“Un été avec ma mère” de Marie Malaval
« Même si le ciel est bleu et qu’on est en vacances, la fillette est triste.
En bas de l’escalier en pierre, elle est assise, la gorge serrée, attendant que la porte de la chambre se rouvre. Là-haut, maman s’est enfermée avec son cahier. Qu’y écrit – elle aujourd’hui ?
Comme après chaque dispute, elle monte dans leur chambre et s’y enferme. En bas dans la cour, les voix habituelles de Lucienne et de ses enfants.
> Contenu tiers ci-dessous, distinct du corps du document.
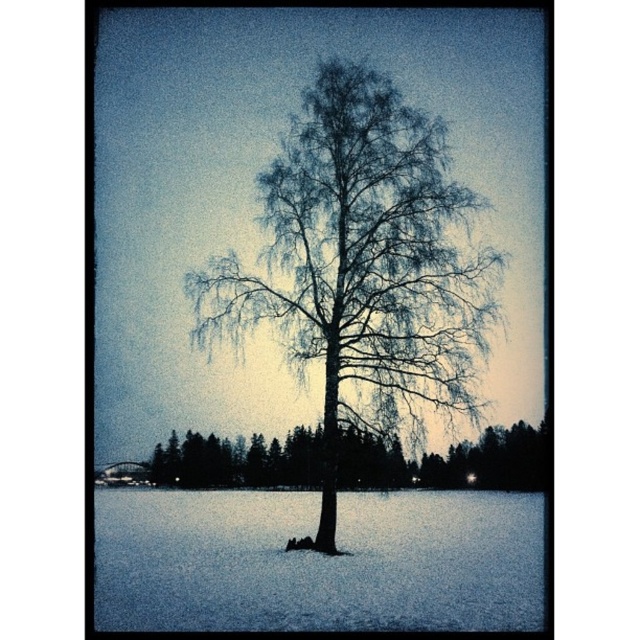 You are planning to place a small garden bench between the bare branches at center and the snowy bark tree at center. Given that the bench requires 30 feet of space to be placed comfortably, will there be enough space?

The distance between the bare branches at center and the snowy bark tree at center is 34.11 feet, which is more than the required 30 feet, so there is enough space to place the bench comfortably.

You are standing at the center of the snowy landscape and notice a point marked at coordinates (362, 266). What does this point indicate?

The point at coordinates (362, 266) indicates bare branches at the center of the snowy landscape.

You are an observer standing in the snowy landscape looking at the scene. Which object is closer to you between the bare branches at center and the snowy bark tree at center?

The bare branches at center is closer to you because it is in front of the snowy bark tree at center.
Des voix stridentes, sans tristesse, des ciseaux qui fendent l’air alourdi par le silence de maman.
Une fois, le coeur battant, elle a trouvé et ouvert le cahier. Une carte postale de la baie d’Alger en est sortie, rassurante: tonton Jeannot, là-bas, à la guerre d’Algérie. Pourvu qu’il ne se fasse pas tuer comme Marcel D., vingt ans, tout le village en deuil et sa mère qui devient folle.
Les pages remplies de l’écriture de maman, elle n’a pas osé les lire. C’est un cahier secret, il ne faudrait pas que quelqu’un la surprenne ».
( Extrait page 4 )
Après s’être longuement impliquée pour la défense de la langue allemande en tant qu’enseignante, en Seine-et-Marne et au lycée Paul Valéry de Sète, et en tant que co-auteure de neuf manuels d’allemand aux éditions Bordas et Larousse, Annie Philippe trouve un accomplissement tardif – mais intense – dans l’écriture de deux récits autobiographiques, aux éditions du Petit Véhicule, sur son enfance paysanne en Aveyron et son adolescence en pension à Millau.